05:39: “¿No piensas decir nada?”. Cuando mi respiración se detiene, temo que se atasque el pan en el gaznate. Miro a la teniente con sumisión total, inspirándome en Mortadelo cuando se disfraza de gusano. “¿A qué se refiere, mi teniente?”, murmuro con voz temblorosa.
La teniente señala con los ojos al fregadero, donde se acumulan algunos platos sucios. “¡Ha sido la cabo primero, mi teniente!” Ya no voy a callar más para defender a una compañera egoísta. En incontables ocasiones me he hecho cargo de tareas que le corresponden a ella. Días atrás, por ejemplo, le tuve que hacer la pedicura y pintarle las uñas de los pies con un paisaje japonés.
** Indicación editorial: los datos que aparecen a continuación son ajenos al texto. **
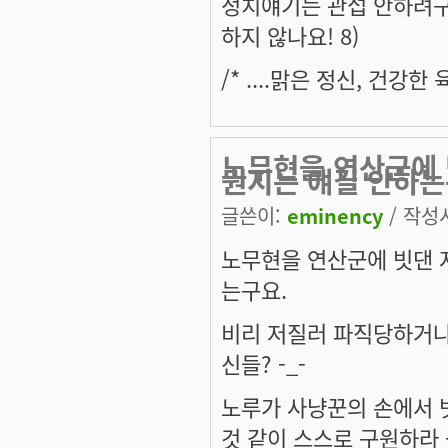
정치얘기는 관섭 안하려구
하지 않나요! 8)
/* ....맑은 정신, 건강
노무현을 연산군에 
뭔지는 얘길 안하
글쓴이:
eminency
/ 작성시
노무현을 연산군에 빗댄 
는구요.
비리 저질러 파직당하거나
신들? -_-
노루가 사냥꾼의 손에서 
것 같이 스스로 구원하라 -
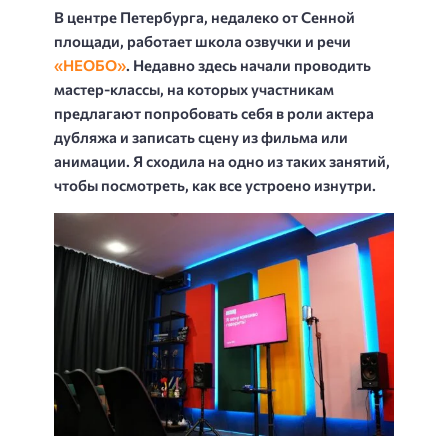
В центре Петербурга, недалеко от Сенной
площади, работает школа озвучки и речи
«НЕОБО»
. Недавно здесь начали проводить
мастер-классы, на которых участникам
предлагают попробовать себя в роли актера
дубляжа и записать сцену из фильма или
анимации. Я сходила на одно из таких занятий,
чтобы посмотреть, как все устроено изнутри.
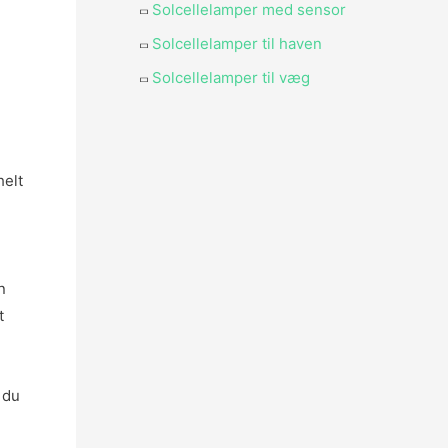
Solcellelamper med sensor
Solcellelamper til haven
Solcellelamper til væg
helt
n
t
 du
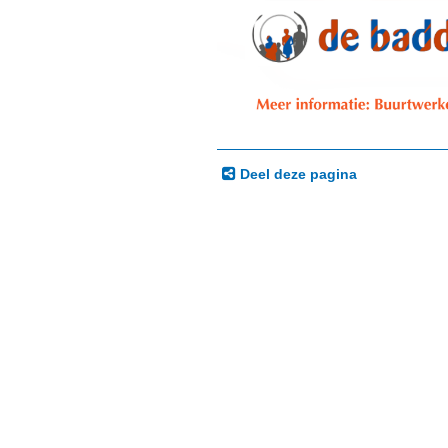
Deel deze pagina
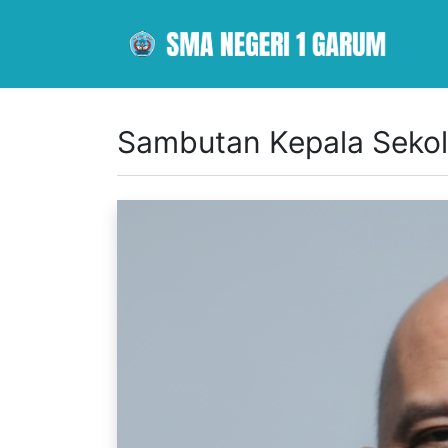
Sambutan Kepala Seko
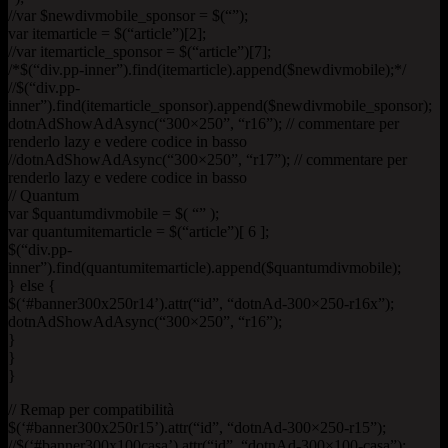
//var $newdivmobile_sponsor = $(“”);
var itemarticle = $(“article”)[2];
//var itemarticle_sponsor = $(“article”)[7];
/*$(“div.pp-inner”).find(itemarticle).append($newdivmobile);*/
//$(“div.pp-
inner”).find(itemarticle_sponsor).append($newdivmobile_sponsor);
dotnAdShowAdAsync(“300×250”, “r16”); // commentare per
renderlo lazy e vedere codice in basso
//dotnAdShowAdAsync(“300×250”, “r17”); // commentare per
renderlo lazy e vedere codice in basso
// Quantum
var $quantumdivmobile = $( “” );
var quantumitemarticle = $(“article”)[ 6 ];
$(“div.pp-
inner”).find(quantumitemarticle).append($quantumdivmobile);
} else {
$(‘#banner300x250r14’).attr(“id”, “dotnAd-300×250-r16x”);
dotnAdShowAdAsync(“300×250”, “r16”);
}
}
}
// Remap per compatibilità
$(‘#banner300x250r15’).attr(“id”, “dotnAd-300×250-r15”);
//$(‘#banner300x100casa’).attr(“id”, “dotnAd-300×100-casa”);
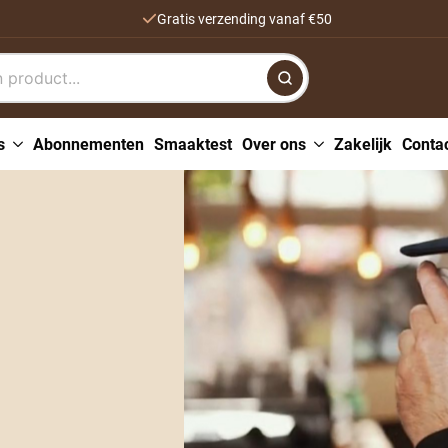
Gratis verzending vanaf €50
s
Abonnementen
Smaaktest
Over ons
Zakelijk
Conta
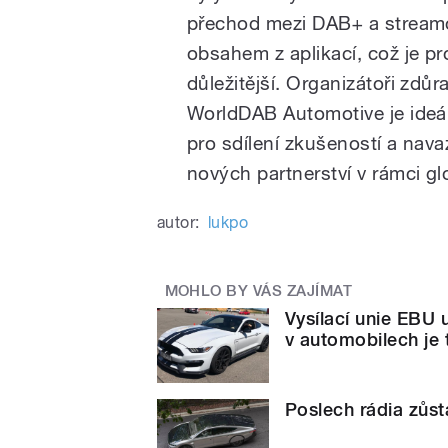
přechod mezi DAB+ a strea
obsahem z aplikací, což je pro
důležitější. Organizátoři zdůra
WorldDAB Automotive je ideáln
pro sdílení zkušeností a nava
nových partnerství v rámci gl
autor:
lukpo
MOHLO BY VÁS ZAJÍMAT
Vysílací unie EBU u
v automobilech je 
Poslech rádia zůst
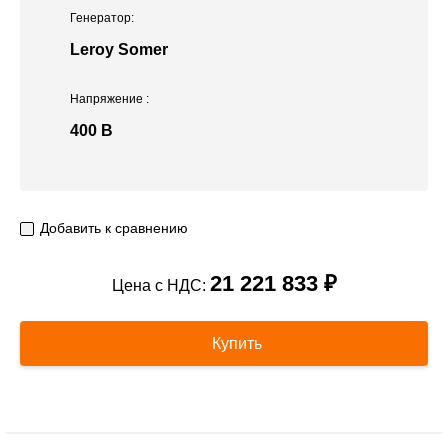
Генератор:
Leroy Somer
Напряжение
:
400 В
Добавить к сравнению
21 221 833 ₽
Цена с НДС:
Купить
Esta vez, confío en que me libraré del castigo, puesto que lo que he dicho es verdad.
“Ah, sí?”, pregunta la teniente, con una mueca parecida a una sonrisa. “¡Así es, mi teniente!”, corroboro, aliviada. Habrá algo de justicia, al fin. “Vaya, vaya. Muy bien”, prosigue. Espero en silencio a que llame a la cabo y le comunique su castigo.
05:41: “Además de lavar los platos, limpiarás toda la cocina y te quedarás aquí todo el fin de semana, haciendo los baños con un palito de las orejas. Es el castigo para las chivatas.”
Me muerdo la lengua. Ojalá poder recordarle las veces que la cabo primero se chivó de mí y recibió una felicitación. (De hecho, ascendió a cabo primero denunciando que una noche no me pasé el hilo dental.) Pero no lo hago, porque sólo empeoraría mi situación.
12:45: Por fin he acabado con la cocina, para ensuciarla de nuevo inmediatamente preparando la comida. Es jueves y a la teniente le gusta comer paella, como manda la tradición. Ya que no he desayunado aún, espero poder comer.
14:00: “Mamá”, llamo. “Ya está la paella”. Mi hermana y ella acuden a la mesa con desgana.